Penyebabnya adalah bakteri bernama Leptospira sp. dari famili Leptospiraceae, yang bersifat zoonosis, artinya dapat ditularkan dari hewan ke manusia dan sebaliknya.
Bakteri Leptospira sp. yang bersifat aerobik dan motil (bisa bergerak) memiliki ukuran 6-20 mm dengan diameter 0,1-0,2 mm. Beberapa spesies bakteri ini yang cukup sering menjadi penyebab Leptospirosis adalah L. pomona, L. grippotyphosa, dan L. hardjo.
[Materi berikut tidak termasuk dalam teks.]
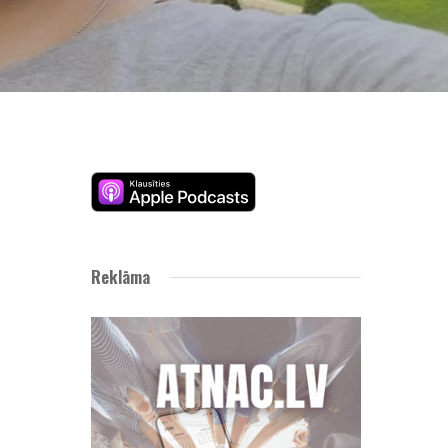
Reklāma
Anggota spesies ini dikelompokkan secara serologis menjadi serovar dan diperkirakan ada ± 175 serovar.
Penularan dan Gejala Penyakit Leptospirosis yang Dibawa oleh Tikus Kecil ataupun Besar
Penularan Leptospirosis terjadi begitu cepat terutama saat terjadi hujan atau banjir, sebab air yang sering dilewati oleh tikus kecil ataupun besar, menjadi media utama penyebaran penyakit ini. Bakteri Leptospira dapat bertahan hingga beberapa minggu di lingkungan lembap.
Dengan demikian, kemungkinan Leptospirosis pada hewan ternak sangat berpengaruh pada kondisi lingkungan peternakan. Salah satu spesies, L. hardjo, yang menjangkit sapi potong bahkan diketahui memiliki prevalensi tinggi di dalam tubuh ketika tanah di peternakan sapi becek.
Gejala Leptospirosis pada sapi terbagi menjadi 2 fase, yaitu:
- Fase akut; Apabila hewan ternak mengalami infeksi berat, beberapa gejala yang muncul adalah penurunan kondisi badan, produksi susu sapi perah, dan nafsu makan lalu diikuti anemia, demam, dan anoreksia. Abortus dapat terjadi pada sapi bunting dan parahnya lagi infeksi pada sapi berusia muda lebih berat dibandingkan infeksi pada sapi dewasa.
- Fase kronis; Sapi bunting yang terinfeksi akan melahirkan anak sapi dengan kondisi lemah dan muncul cairan keruh dari alat kelamin. Selain itu, saat induk sapi berada dalam kondisi menyusui, warna air susu menjadi kuning dan terdapat gumpalan.
Patogenesis Leptospirosis pada sapi dimulai sejak Leptospira masuk serta berkembang dalam darah dengan masa inkubasi 4 sampai 10 hari. Kemudian bakteri Leptospira keluar melalui air susu dan mulai terjadi kerusakan ginjal.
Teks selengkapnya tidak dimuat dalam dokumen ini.